R' Doniel, it seems to be an interesting sugya. Tosefos has a different approach, but I guess for the simpler reading one should see the Rashba. Here's my general impression, maybe someone else will explain more clearly.
The idea of k'losh seems to be that we can only use the part of the s'chach or korah that is below twenty. There it must be more shade than sun/strong enough. However, the gemara points out that the part below is insufficient, so it answers that you need to say that the part above twenty can be counted, since it is attached to the part below twenty. I think that's what צלתה מרובה מחמתה / שפודים של ברזל means - the attached part above twenty can help us see the part below twenty as being sufficient.
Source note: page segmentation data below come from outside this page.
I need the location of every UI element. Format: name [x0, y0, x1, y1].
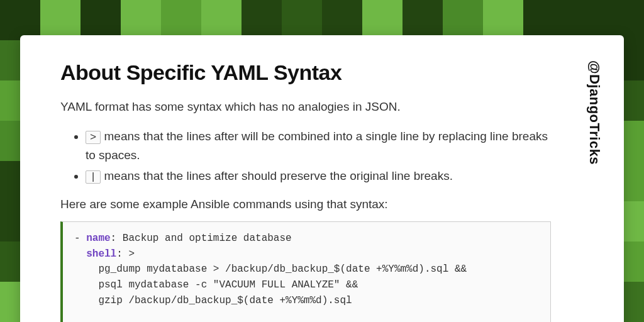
- intro-paragraph: YAML format has some syntax which has no…: [60, 99, 551, 116]
- list-item-text: means that the lines after will be combi…: [86, 130, 548, 162]
- article-card: About Specific YAML Syntax YAML format h…: [20, 35, 624, 322]
- twitter-handle: @DjangoTricks: [586, 60, 602, 165]
- inline-code-pipe: |: [86, 170, 101, 184]
- inline-code-gt: >: [86, 131, 101, 144]
- bullet-list: > means that the lines after will be com…: [60, 127, 551, 186]
- list-item-text: means that the lines after should preser…: [101, 169, 453, 182]
- article-content: About Specific YAML Syntax YAML format h…: [20, 35, 586, 322]
- handle-column: @DjangoTricks: [586, 35, 624, 322]
- page-title: About Specific YAML Syntax: [60, 60, 551, 85]
- example-lead: Here are some example Ansible commands u…: [60, 197, 551, 211]
- list-item: > means that the lines after will be com…: [86, 127, 551, 165]
- code-block: - name: Backup and optimize database she…: [60, 221, 551, 322]
- list-item: | means that the lines after should pres…: [86, 167, 551, 186]
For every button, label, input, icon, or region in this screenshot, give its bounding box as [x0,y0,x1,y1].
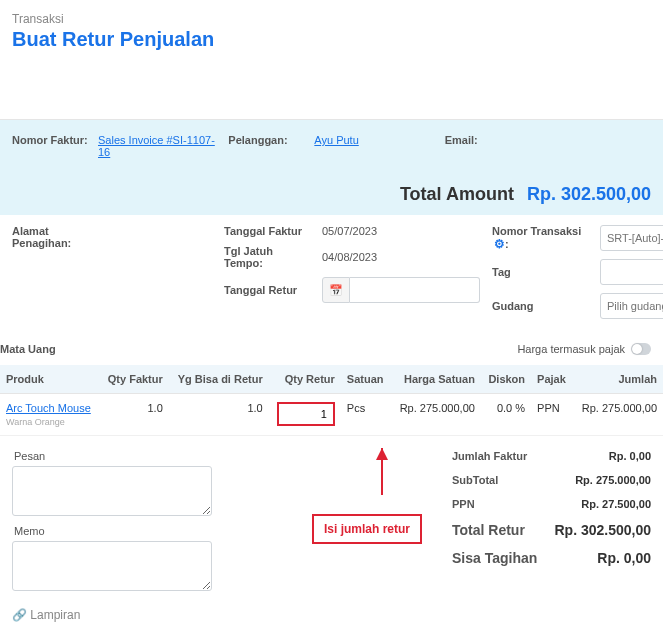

To me, the surprising thing about the sugya is how it seems to ignore the context we're using all over. For instance, why doesn't it discuss whether korah is היכר or מחיצה - doesn't that (maybe) impact on whether the person can be aware of or use the parts above that are attached to the parts below? Similarly for sukkah; if the height requirement is because of למען ידעו דורותיכם the gemara there says that you can get away with more than twenty because eyes will follow the walls above twenty - shouldn't that have an impact here? Instead, all the gemara suggests is various d'rabbanon type issues of who will fix problems that arise; otherwise, sukkah and mavuy will be the same.
I'd like to understand this better.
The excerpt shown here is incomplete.